1904labs / dom-to-image-more

Generates an image from a DOM node using HTML5 canvas
Other
486 stars 104 forks source link

Add `onclone` size optimization for inline styles #92

Open zm-cttae opened 1 year ago

zm-cttae commented 1 year ago

Use case: description, code

In an ideal world we want to optimize SVG output by removing styles that can be inherited.

This mainly has an impact at >>1K nodes where the output is in the 1MB scale of magnitude.
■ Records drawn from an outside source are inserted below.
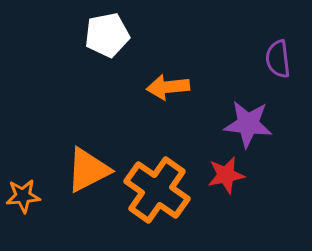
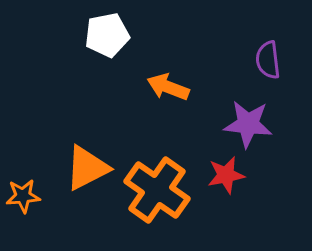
purple semicircle: moved 10 px left, 1 px down
orange arrow: rotated 27 degrees clockwise
orange triangle: moved 1 px left, 2 px up
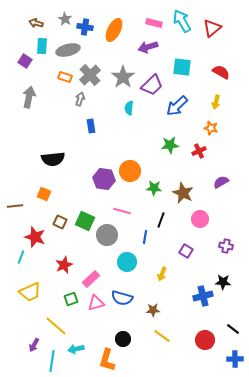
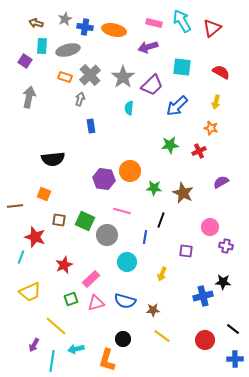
gray star at (65, 19): rotated 16 degrees clockwise
orange ellipse at (114, 30): rotated 75 degrees clockwise
pink circle at (200, 219): moved 10 px right, 8 px down
brown square at (60, 222): moved 1 px left, 2 px up; rotated 16 degrees counterclockwise
purple square at (186, 251): rotated 24 degrees counterclockwise
blue semicircle at (122, 298): moved 3 px right, 3 px down
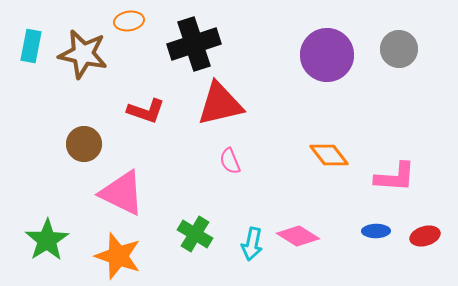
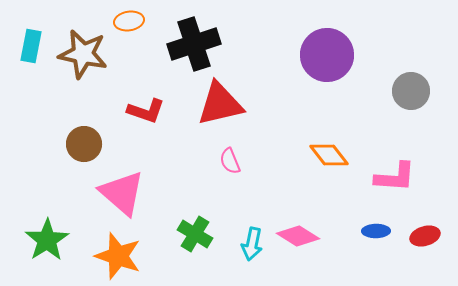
gray circle: moved 12 px right, 42 px down
pink triangle: rotated 15 degrees clockwise
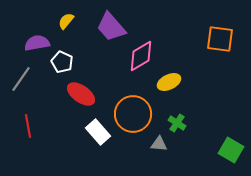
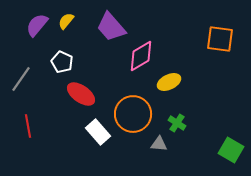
purple semicircle: moved 18 px up; rotated 40 degrees counterclockwise
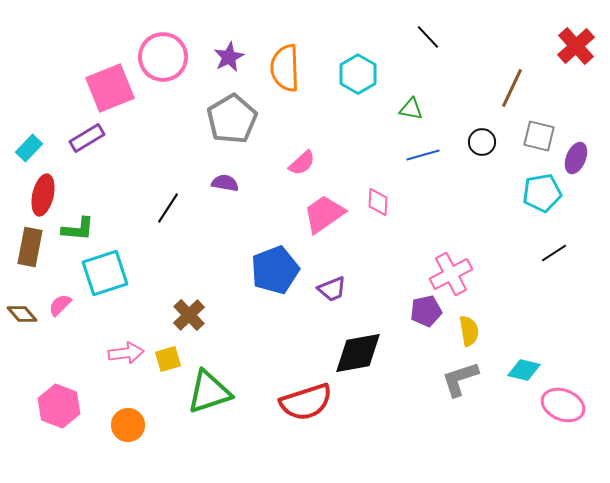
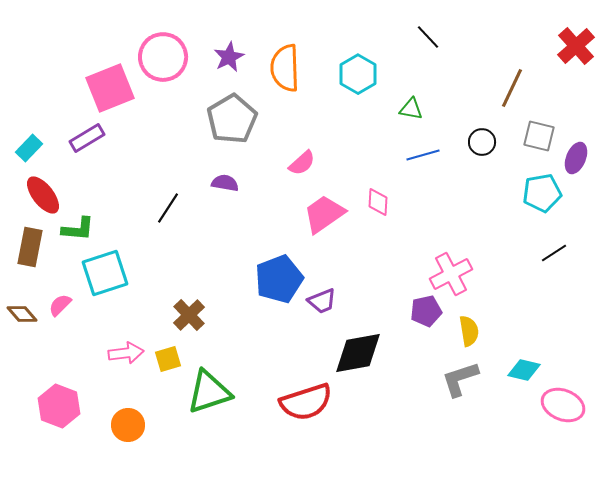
red ellipse at (43, 195): rotated 51 degrees counterclockwise
blue pentagon at (275, 270): moved 4 px right, 9 px down
purple trapezoid at (332, 289): moved 10 px left, 12 px down
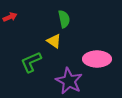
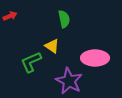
red arrow: moved 1 px up
yellow triangle: moved 2 px left, 5 px down
pink ellipse: moved 2 px left, 1 px up
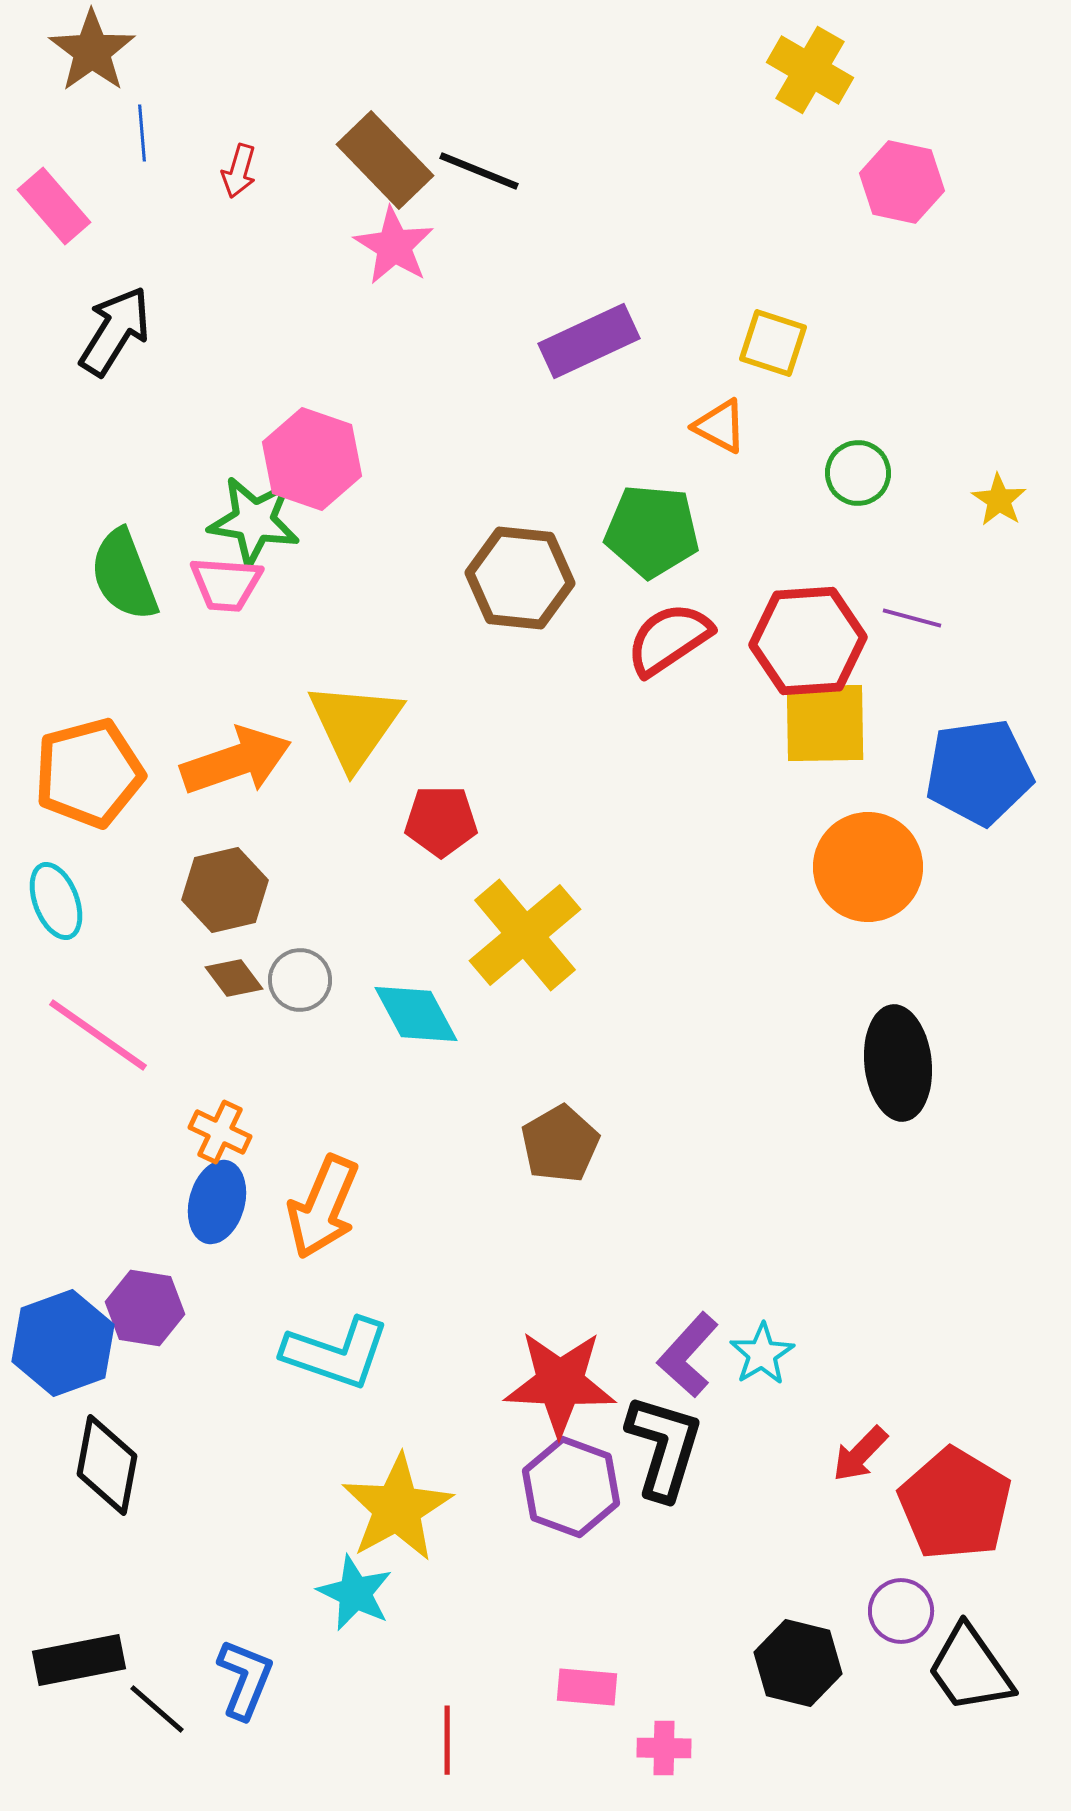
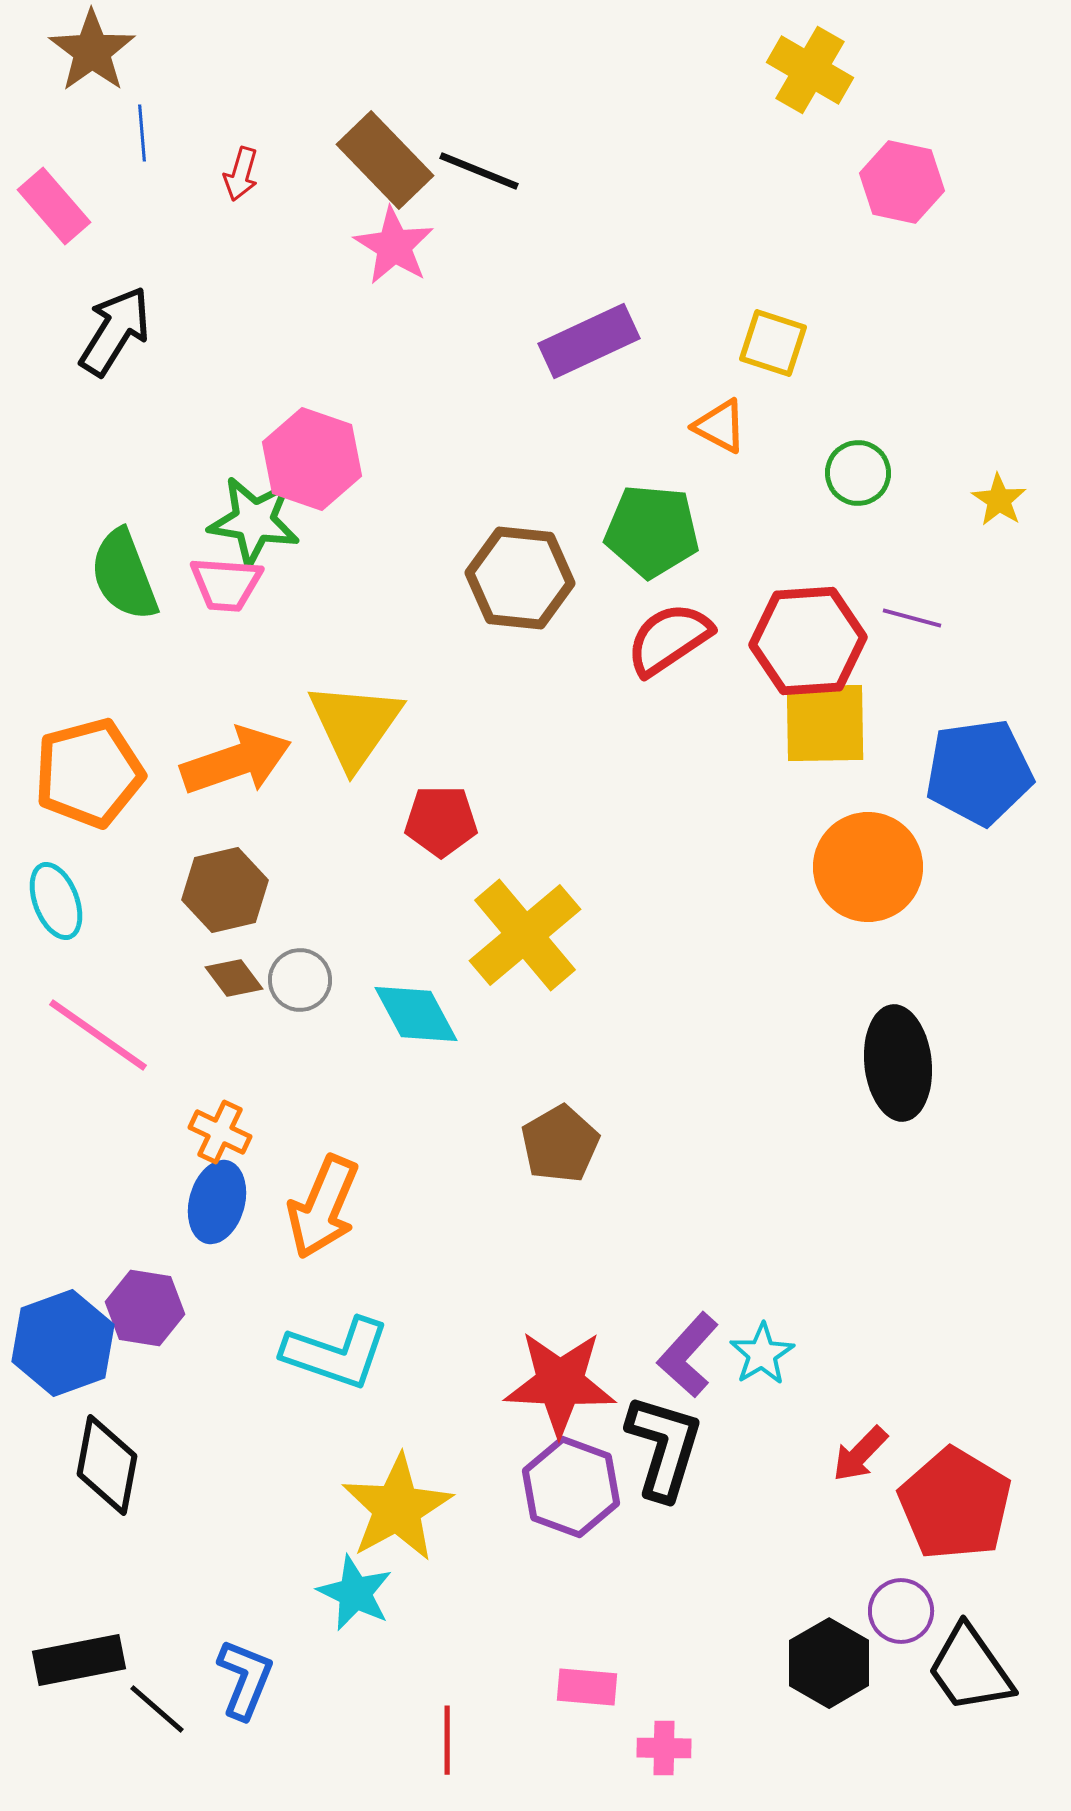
red arrow at (239, 171): moved 2 px right, 3 px down
black hexagon at (798, 1663): moved 31 px right; rotated 16 degrees clockwise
There's not much of a story here at the moment, but the library did previously lean on unset until the #90 regression:

https://github.com/1904labs/dom-to-image-more/blob/2c54d7f87c3bb2a9f16223d225f8f1c0c20e3ac6/src/dom-to-image-more.js#L915-L934

There's two strategies I tried to research:

Some starter code, but this code snippet:

  1. doesn't restore CSS props in place, making it indeterministic and liable to break styling
  2. doesn't go in ascending order up the DOM tree, thus removing inherited properties that are necessary
    
    const treeWalker = document.createTreeWalker(document.querySelector('foreignObject > *'), NodeFilter.SHOW_ELEMENT)
    const elementList = [];
    let currentNode = treeWalker.currentNode;

while (currentNode) { elementList.push(currentNode); currentNode = treeWalker.nextNode(); }

elementList.forEach(function(element) { const inlineStyles = element.style; const computedStyles = getComputedStyle(element); util.asArray(inlineStyles).forEach(function(name) { if (inlineStyles.cssText.includes(name + ': ' + value + ';')) { const value = inlineStyles.getPropertyValue(name); inlineStyles.removeProperty(name); if (value !== computedStyles.getPropertyValue(name)) { inlineStyles[name] = value; } } }); });

IDisposable commented 1 year ago

I'm really steering away from this change right now. Really do NOT want to delve into the very fragile territory that it brings trying to white-list things. I will add a override path for the SVG path to the impl.utils so you can monkey-patch in something to build upon while we figure things out...

zm-cttae commented 1 year ago

Sounds all right. Happy hols! I imagine the impl.utils solution will keep all happy.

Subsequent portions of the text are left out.